Sen. Robert Menendez (D-New Jersey) allegedly used his political influence to help expedite the visa applications for three models who were dating his close friend and donor, Dr. Salomon Melgen.
The claim was included in an indictment that was obtained against Menendez by the Department of Justice on Wednesday.
The Justice Department said the politician and his staff aided the three women, who are all foreigners, so they could enter the U.S. to visit Melgen, a successful eye surgeon in South Florida. None of the women were named in the indictment.
Melgen is reportedly still married to his wife, Flor. However, the indictment chronicles his alleged extramarital dalliances with women from Brazil, the Dominican Republic and Ukraine that occurred from 2007 to 2008.
According to federal prosecutors, Melgen sought assistance from Menendez for his Brazilian love interest, who was identified in the indictment as Girlfriend #1, in 2008.
Prosecutors described Girlfriend #1 as an actress, model, and lawyer, who needed help to secure a student visa in order to pursue an LLM degree in the U.S. at the University of Miami.
In July 2008, Menendez’s senior policy adviser allegedly emailed the Deputy Assistant Secretary at Visa Services for the Department of State to “encourage careful consideration” of Girlfriend #1’s visa application. The unidentified woman was granted a visa and Melgen’s non-profit organisation funded part of her tuition.
“Girlfriend 1 met Menendez several times while with Melgen in New York, New Jersey, Florida, Spain and the Dominican Republic,” the indictment claimed.
At around the same time Menendez was helping Melgen with Girlfriend #1’s scholastic endeavours, the doctor also allegedly sought Menendez’s help on behalf of Girlfriend #2, a Dominican who worked as a model.
Prosecutors said Melgen began a relationship with the Dominican woman in 2005. In October 2008, Melgen allegedly wanted to get a travel visa for Girlfriend #2 and her sister so they could visit him in West Palm Beach, Florida.
Despite a letter of recommendation from Menendez to the Consul General of the U.S. Embassy in the Dominican Republic, the indictment said those visa applications were initially denied.
The indictment said the State Department expressed doubts about Girlfriend #2 and her sister, aged 22 and 18, since they had “no solvency of their own” and the agency was “not fully convinced of motives for travel.”
When Menendez heard of the news, he allegedly emailed a member of his staff to put him in contact with either the country’s ambassador or a contact at the State Department.
After intervention from Menendez’s office, prosectuors said the pair were then called back for a second interview at the U.S. Embassy in December and their visa applications were ultimately approved.
“In my view this is ONLY DUE to the fact RM intervened. I’ve told RM,” a Menendez staffer told another staffer in an email, according to the indictment.
In 2007, Menendez also allegedly worked on behalf of another Melgen flame, who was identified in the indictment as Girlfriend #3, a Ukrainian who worked as a model and actress.
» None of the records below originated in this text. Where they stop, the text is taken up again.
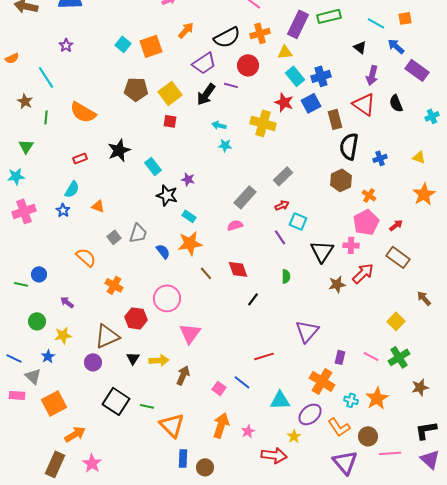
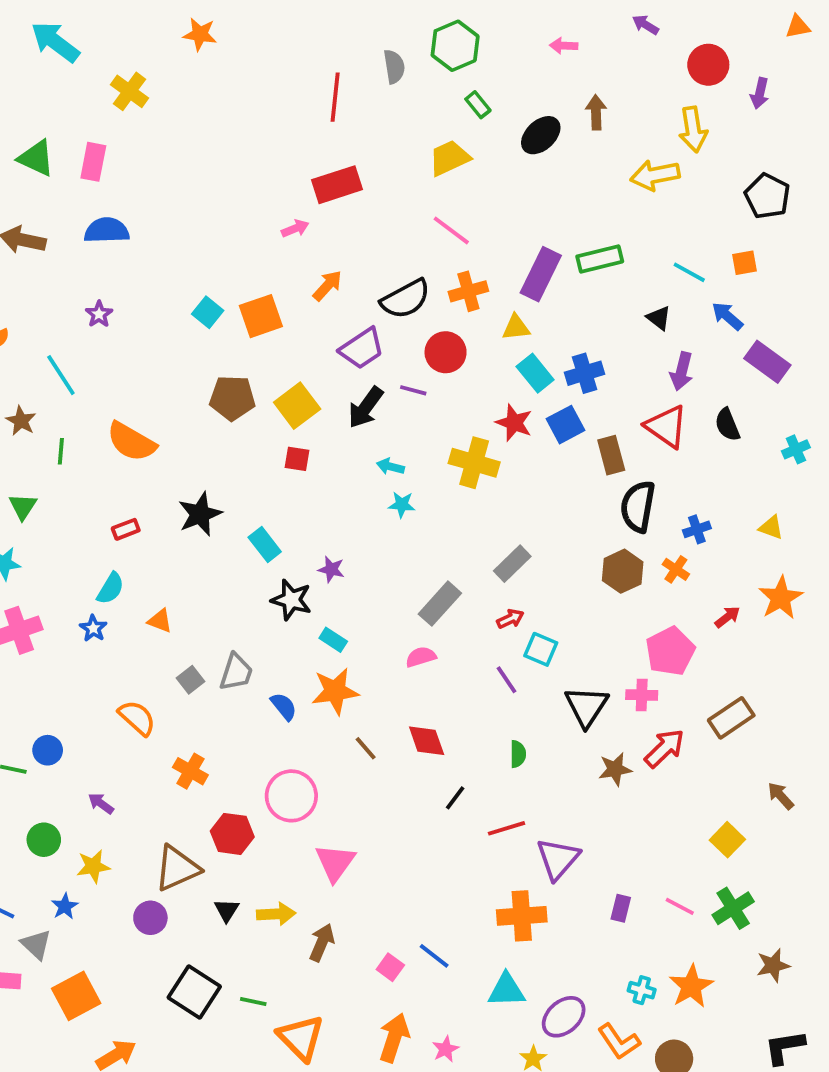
orange cross: (369, 195) -> (676, 569), moved
red arrow: (396, 225) -> (727, 617), moved
brown rectangle: (398, 257) -> (731, 718), turned -70
red line: (264, 356) -> (506, 828), moved
orange cross: (322, 381) -> (522, 916), moved, turned -35

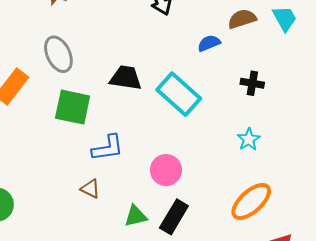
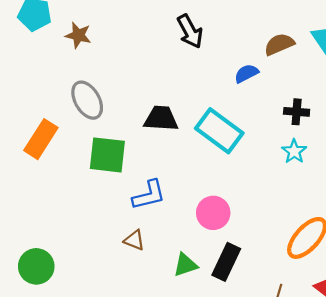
cyan star: (249, 139) -> (294, 151), moved

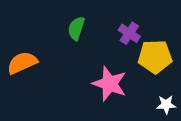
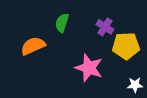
orange semicircle: (22, 63) -> (33, 46), moved

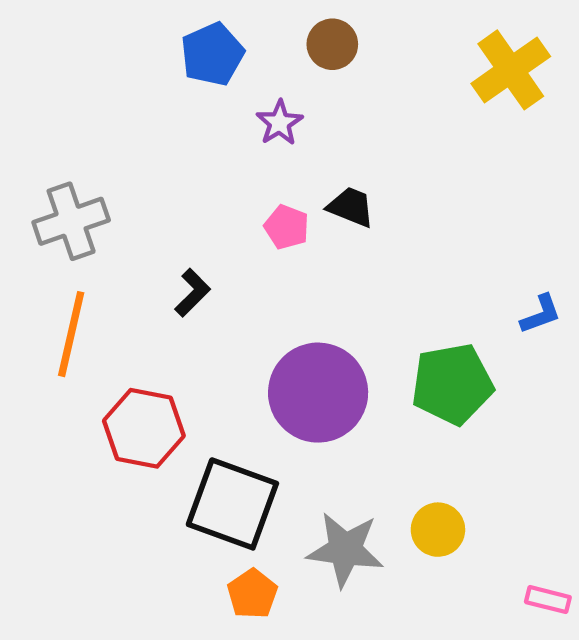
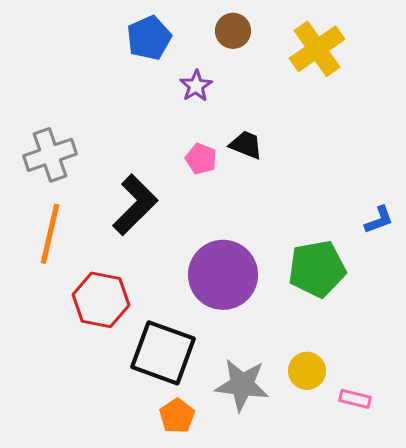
yellow cross: (511, 70) -> (317, 49), moved
black L-shape: (192, 293) -> (135, 205), size x1.8
pink rectangle: (548, 600) -> (355, 399), moved

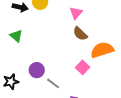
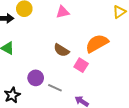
pink triangle: (76, 13) -> (63, 12), turned 48
brown semicircle: (80, 34) -> (61, 50), moved

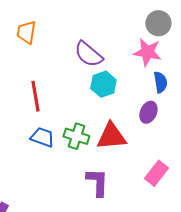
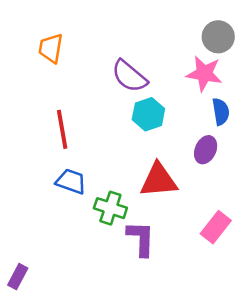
green cross: (76, 136) -> (110, 208), moved

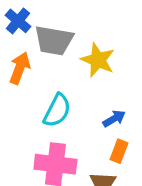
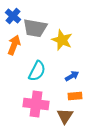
orange rectangle: (119, 151) -> (75, 96), turned 64

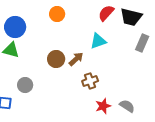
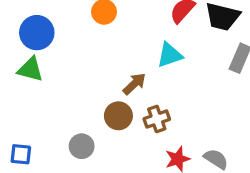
brown circle: (56, 59) -> (118, 116), moved
gray circle: (25, 85) -> (82, 146), moved

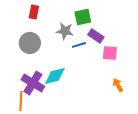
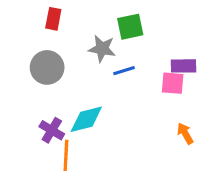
purple rectangle: (96, 36) -> (184, 66), moved, turned -35
purple cross: (33, 83) -> (52, 130), size x0.7
orange line: (21, 101) -> (66, 155), moved

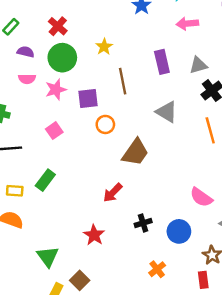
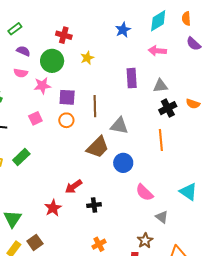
red cross: (58, 26) -> (64, 35), moved, turned -35
brown line: (123, 81) -> (95, 106), moved
gray triangle: (167, 112) -> (119, 126), moved, turned -30
orange circle: (105, 124) -> (66, 120), moved
red arrow: (113, 193) -> (74, 186), moved
blue circle: (179, 231) -> (123, 163), moved

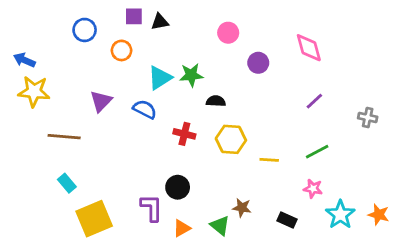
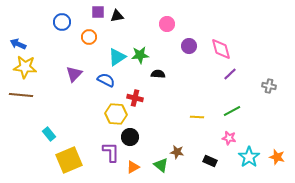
pink diamond: (309, 48) -> (221, 49), moved
brown line: (64, 137) -> (21, 95), moved
yellow hexagon: (231, 139) -> (116, 114), moved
According to prosecutors, Girlfriend #3 lived in Spain and wanted to visit Florida but needed a tourist visa to enter the U.S.
In February 2007, Menendez’s Chief of Staff allegedly intervened to facilitate the visa process. The indictment said the woman obtained the visa and during her 2007 visit to Florida, she dined with Melgen and Menendez at Azul, a restaurant at the Mandarin Hotel in Miami.
“Melgen introduced Menendez to Girlfriend 3 as the man who helped Girlfriend 3 with her visa,” the indictment stated.
Menendez’s office has not yet commented on the charges but the senator has previously denied any wrongdoing.